His defensive play was evident in his bottom-six role with the team throughout the year, being a reliable presence in his own end for a team with many young forwards more tuned to the offensive aspects of the game.
He made an impression in the junior ranks with his all-around ability, combining that defensive-zone prowess with good offensive numbers. In fact, in his final two years of junior, he scored above a point-per-game pace in both the regular and post-season.
That offence did not follow Grégoire to St. John’s for his first year, as he made very little impact on the scoreboard. His six goals and five assists ranked him 19th on the team. With the club desperate to outscore the poor defensive play that plagued their ill-fated run to the playoffs, it must have been a frustrating season for the rookie. He did get a scoring boost while playing with Mark MacMillan toward the end of the season, perhaps signalling an end to what may have just been an extended slump.
As a result of that poor offensive output, with a few promising prospects being added to the organization at the 2016 NHL Entry Draft, Grégoire dropped a few spots: from 20th last time out to a tie for the 25th and final spot (with Max Friberg) in 2016.
Rankings for Grégoire ranged from 18 to 33, though only six panelists placed him outside of the top 25.
Top 25 Under 25 history
He had seen a steady rise through the ranks as his QMJHL career progressed before last season’s fall. Officially a 21-year-old by the rules of this project, he has four more years to get that trend back on track.
Despite the poor season, there’s still a decent amount of confidence in the young forward, because he has the all-around ability to play whatever role his team needs.
He can play anywhere in the bottom six, and, if last year was as much of an anomaly as his junior point and shot totals suggest, will likely develop into a second-line-calibre offensive player in the AHL. He had a strong showing at development camp in July, scoring three goals on the opening day of the prospect scrimmages, so there is evidence that this year will go much better for the Sherbrooke, Quebec native.
At 6’0”, 194 pounds, Grégoire has a solid build and throws his mass around to dislodge the puck from opponents in all zones. He’s a hard-nosed player and has gotten a lot of his offence from right in front of the net.
The downside of that physical style is that he has spent a lot of time in the penalty box, but it’s largely because of his ferocity that he’s made it to the professional ranks. Last year, he played a more controlled game and had a low penalty-minutes-per-game total relative to his previous history.
The most concerning thing about Grégoire may be the way he responded to the difficult year in 2015-16. Realizing he wasn’t making the impression with his offence that he thought himself capable of, he turned to his fists to get attention from teammates and the coaching staff.
As is the case for most players who are ultimately hoping to make it as a bottom-six forward in the NHL, discipline is a vital trait for a player who sees limited time in a role designed to give the top offensive talents a break. Sitting in the box for five minutes as one of the few defensive forwards (which he will be this season in St. John’s) will be of no benefit to his team.
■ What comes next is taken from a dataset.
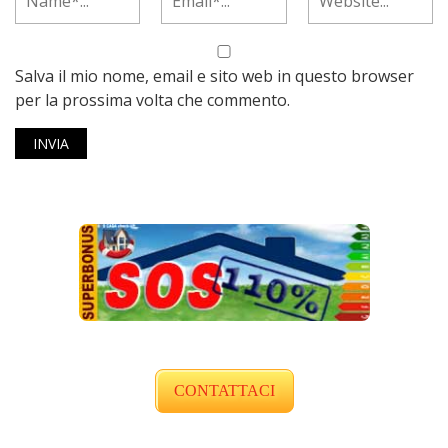
Salva il mio nome, email e sito web in questo browser
per la prossima volta che commento.
CONTATTACI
If he can find his offensive game, he’ll be one of the IceCaps most versatile forwards this fall. With several veterans, including captain Gabriel Dumont not returning, he has a chance to put the leadership skills he was rewarded for in Baie-Comeau to good use.
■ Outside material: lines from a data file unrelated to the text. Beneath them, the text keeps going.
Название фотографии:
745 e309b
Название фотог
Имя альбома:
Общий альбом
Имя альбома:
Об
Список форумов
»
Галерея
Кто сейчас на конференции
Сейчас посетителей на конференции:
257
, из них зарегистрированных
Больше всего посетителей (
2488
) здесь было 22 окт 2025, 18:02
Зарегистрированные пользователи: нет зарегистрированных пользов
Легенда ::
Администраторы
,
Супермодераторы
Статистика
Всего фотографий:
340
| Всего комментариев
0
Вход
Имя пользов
St. John’s will have a few forwards who will be relied upon for the major offensive production, but Grégoire can be a supplementary piece in the farm team’s bid for a first playoff appearance in six years.
His defensive play will be his most important asset to a team that has seen a lot of turnover this summer. With his ability to go up against the opposition’s top players, forwards like Nikita Scherbak, Michael McCarron, and Martin Réway can be given more favourable deployments to help develop their offensive games. If Grégoire can put up 25-30 points in that role, the team will be in very good position to qualify for the post-season.
As for his NHL career, he projects to be an energy/shutdown fourth-liner, or a third-line winger. Right now, the Montreal Canadiens are filled to the brim with that type of player, but the story could be very different in a few years’ time.
At just 20 years of age, there is lots of time for Grégoire to work on his few weaknesses, and I believe he has a very good chance of becoming a bottom-six NHLer.